By Ed Viesturs, David Roberts
The bestselling writer of No Shortcuts to the pinnacle and K2 chronicles his 3 makes an attempt to climb the world's tenth-highest and statistically deadliest height, Annapurna within the Himalaya, whereas exploring the dramatic and tragic background of others who've made -- or tried – the ascent, and what those exploits educate us approximately dealing with life's maximum challenges.
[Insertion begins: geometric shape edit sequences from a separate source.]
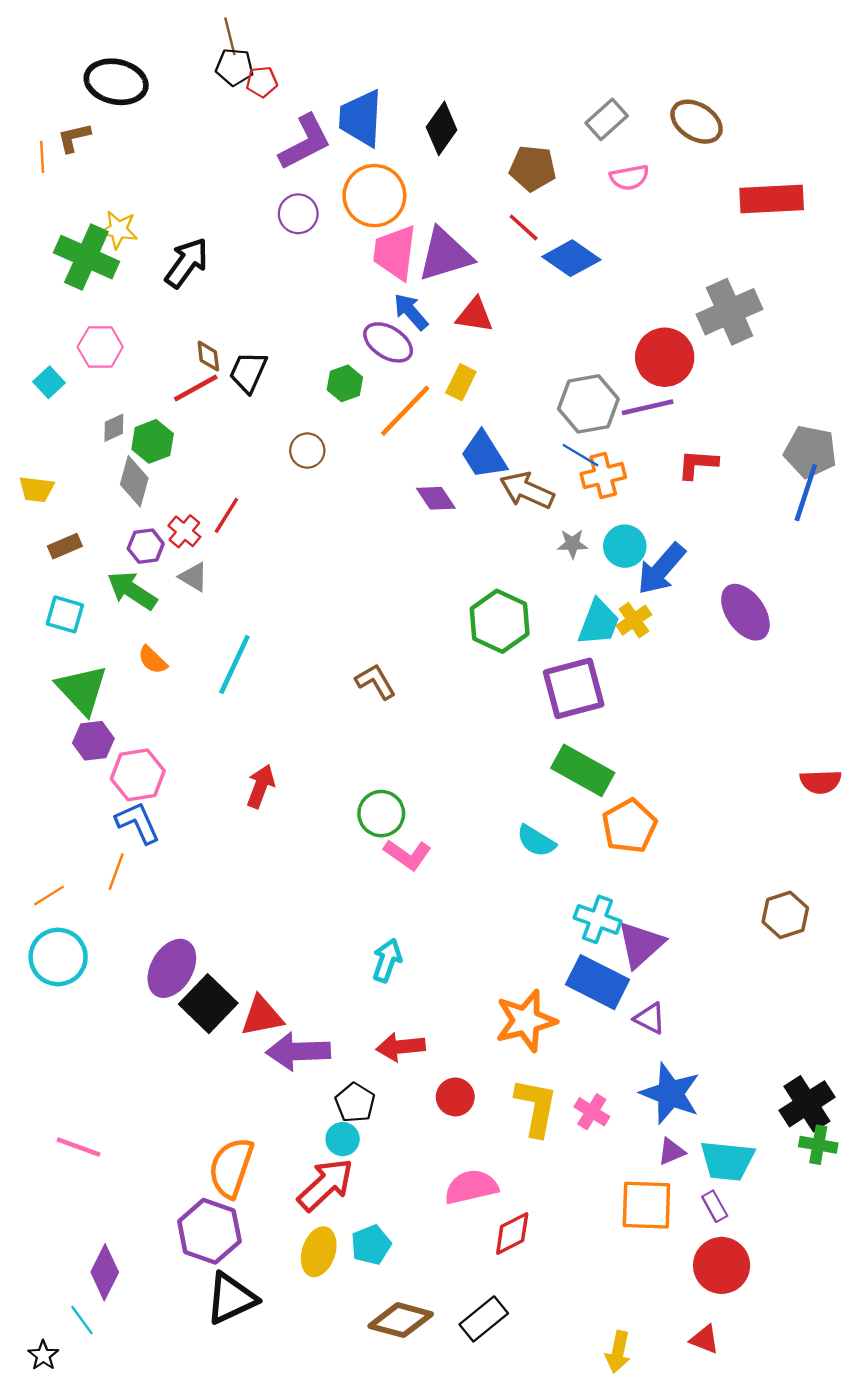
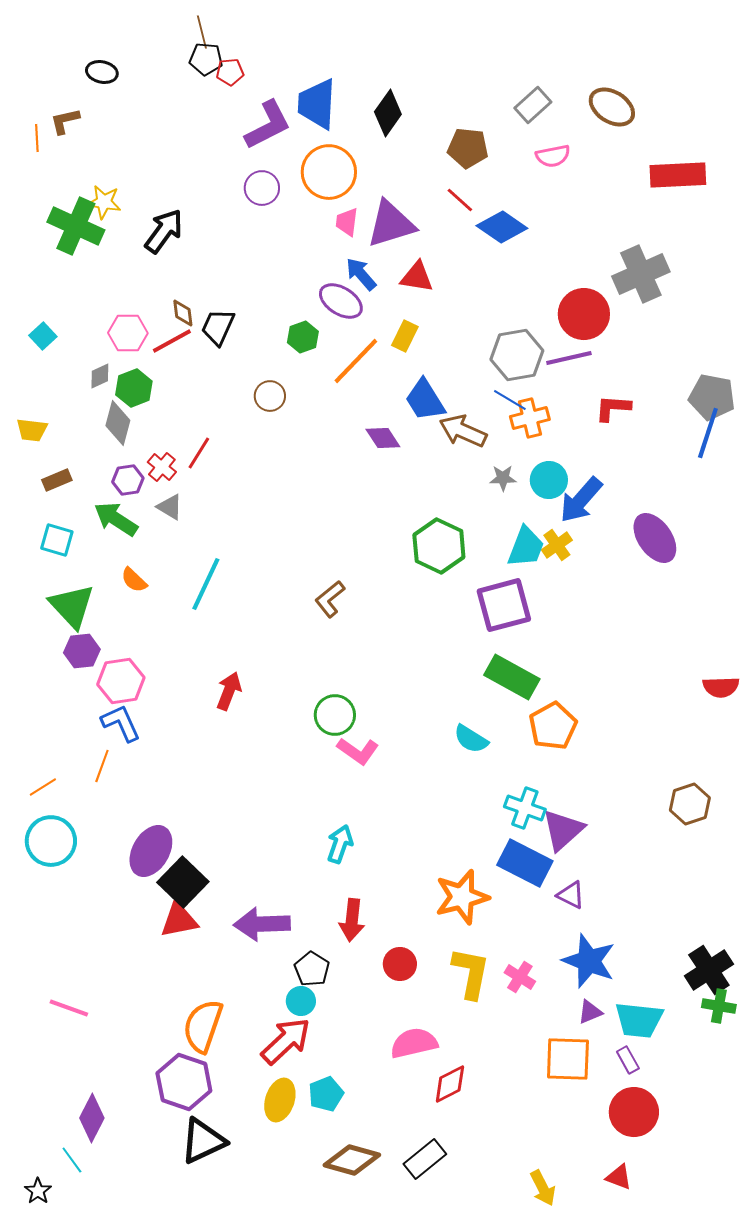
black ellipse: (116, 82) -> (102, 72), size x0.6
pink trapezoid: (395, 253) -> (347, 222), size x0.6
pink hexagon: (100, 347) -> (128, 333), moved
brown L-shape: (376, 682) -> (330, 599), turned -99
red triangle: (262, 1016) -> (179, 920), moved
red arrow: (401, 1047) -> (352, 920), turned -78
yellow arrow: (618, 1352) -> (543, 1188), turned -39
As a highschool scholar within the flatlands of Rockford, Illinois, the place the top items at the horizon have been water towers, Ed Viesturs learn and was once captivated via the French climber Maurice Herzog's recognized and grisly account of the 1st ascent of Annapurna in 1950. while he begun his personal crusade to climb the world's 14 maximum peaks within the past due Nineteen Eighties, Viesturs seemed ahead with trepidation to project Annapurna himself. disasters to summit in 2000 and 2002 made Annapurna his nemesis. His profitable 2005 ascent used to be the effective capstone of his mountaineering quest. within the Will To Climb Viesturs brings the intense demanding situations of Annapurna to shiny existence via edge-of-your-seat debts of the best climbs within the mountain’s background, and of his personal failed makes an attempt and eventual luck. within the strategy he ponders what Annapurna finds approximately a few of our so much basic ethical and non secular questions--questions, he think, that we have to solution to steer our lives well.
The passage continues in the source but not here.